## Setup

### Create Remote Connection

The CONNECTION resource is the secure, IAM-governed "handshake" between BigQuery and other Google Cloud services, most notably Vertex AI and Google Cloud Storage.

When a connection is created, it is associated with a unique service account. This service account acts as a proxy for BigQuery, and it must be granted the appropriate IAM roles to interact with external services. For instance, to call a Vertex AI model, the connection's service account needs the
Vertex AI User (roles/aiplatform.user) role.

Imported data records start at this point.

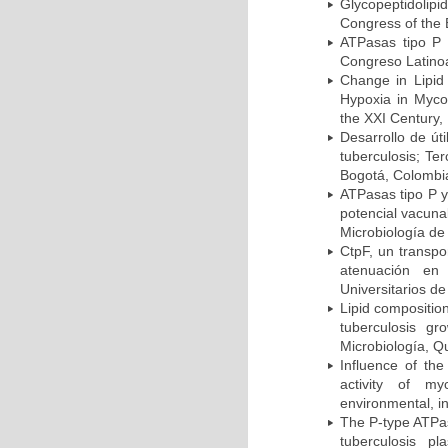
Glycopeptidolipi
Congress of the 
ATPasas tipo P 
Congreso Latinoa
Change in Lipid
Hypoxia in Mycob
the XXI Century,
Desarrollo de út
tuberculosis; Te
Bogotá, Colombi
ATPasas tipo P 
potencial vacuna
Microbiología de
CtpF, un transp
atenuación en 
Universitarios d
Lipid compositio
tuberculosis g
Microbiología, Q
Influence of th
activity of my
environmental, i
The P-type ATPas
tuberculosis p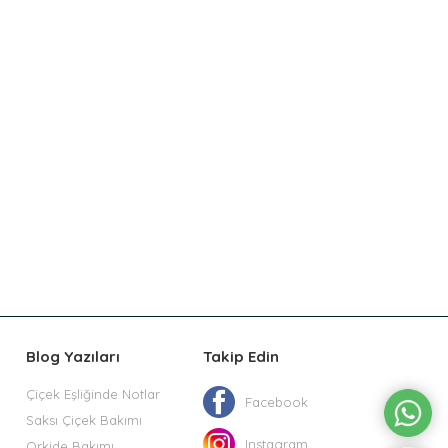
Blog Yazıları
Takip Edin
Çiçek Eşliğinde Notlar
Facebook
Saksı Çiçek Bakımı
Instagram
Orkide Bakımı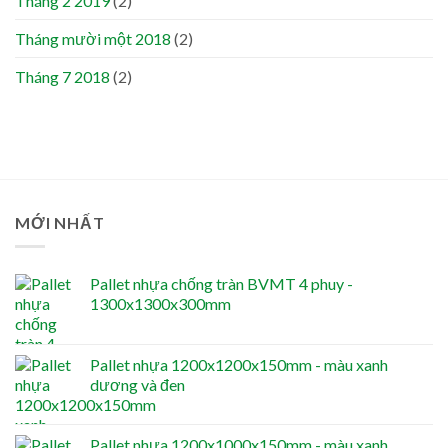
Tháng 2 2019
(2)
Tháng mười một 2018
(2)
Tháng 7 2018
(2)
MỚI NHẤT
Pallet nhựa chống tràn BVMT 4 phuy -
1300x1300x300mm
Pallet nhựa 1200x1200x150mm - màu xanh
dương và đen
Pallet nhựa 1200x1000x150mm - màu xanh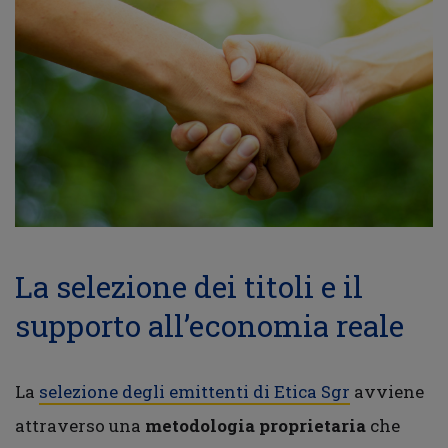
La selezione dei titoli e il
supporto all’economia reale
La
selezione degli emittenti di Etica Sgr
avviene
attraverso una
metodologia proprietaria
che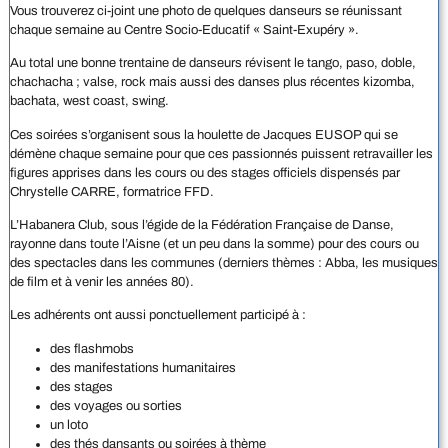
Vous trouverez ci-joint une photo de quelques danseurs se réunissant
chaque semaine au Centre Socio-Educatif « Saint-Exupéry ».
Au total une bonne trentaine de danseurs révisent le tango, paso, doble,
chachacha ; valse, rock mais aussi des danses plus récentes kizomba,
bachata, west coast, swing.
Ces soirées s’organisent sous la houlette de Jacques EUSOP qui se
démène chaque semaine pour que ces passionnés puissent retravailler les
figures apprises dans les cours ou des stages officiels dispensés par
Chrystelle CARRE, formatrice FFD.
L’Habanera Club, sous l’égide de la Fédération Française de Danse,
rayonne dans toute l’Aisne (et un peu dans la somme) pour des cours ou
des spectacles dans les communes (derniers thèmes : Abba, les musiques
de film et à venir les années 80).
Les adhérents ont aussi ponctuellement participé à :
des flashmobs
des manifestations humanitaires
des stages
des voyages ou sorties
un loto
des thés dansants ou soirées à thème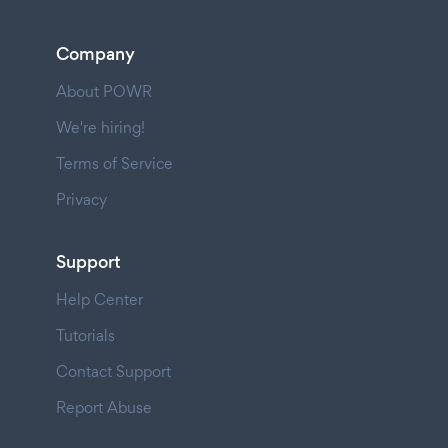
Company
About POWR
We're hiring!
Terms of Service
Privacy
Support
Help Center
Tutorials
Contact Support
Report Abuse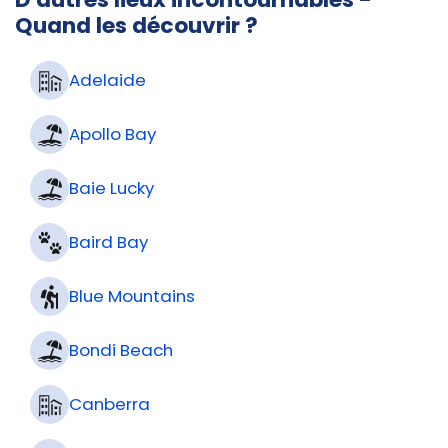
Quand les découvrir ?
Adelaide
Apollo Bay
Baie Lucky
Baird Bay
Blue Mountains
Bondi Beach
Canberra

This mechanism ensures that all interactions are authenticated, authorized, and auditable, adhering to the principle of least privilege and satisfying enterprise security requirements

In [None]:
!bq mk --connection --location=US \
    --project_id=$GOOGLE_CLOUD_PROJECT \
    --connection_type=CLOUD_RESOURCE masterclass

In [None]:
SERVICE_ACCT = !bq show --format=prettyjson --connection $GOOGLE_CLOUD_PROJECT.us.masterclass | grep "serviceAccountId" | cut -d '"' -f 4
SERVICE_ACCT_EMAIL = SERVICE_ACCT[-1]
print(SERVICE_ACCT_EMAIL)

In [None]:
import os
PROJECT_ID = str(os.environ.get("GOOGLE_CLOUD_PROJECT"))
!gcloud projects add-iam-policy-binding --format=none --condition=None $PROJECT_ID --member=serviceAccount:$SERVICE_ACCT_EMAIL --role=roles/aiplatform.user

In [None]:
!gcloud projects get-iam-policy $PROJECT_ID --flatten=bindings --filter=bindings.members:serviceAccount:$SERVICE_ACCT_EMAIL --format='value(bindings.role)'

### Create Dataset & Register Models

The remote model is the primary abstraction layer that makes in-database AI possible. Using a standard CREATE MODEL statement with a REMOTE WITH CONNECTION clause, a data engineer can register an externally hosted model as a callable object within a BigQuery dataset.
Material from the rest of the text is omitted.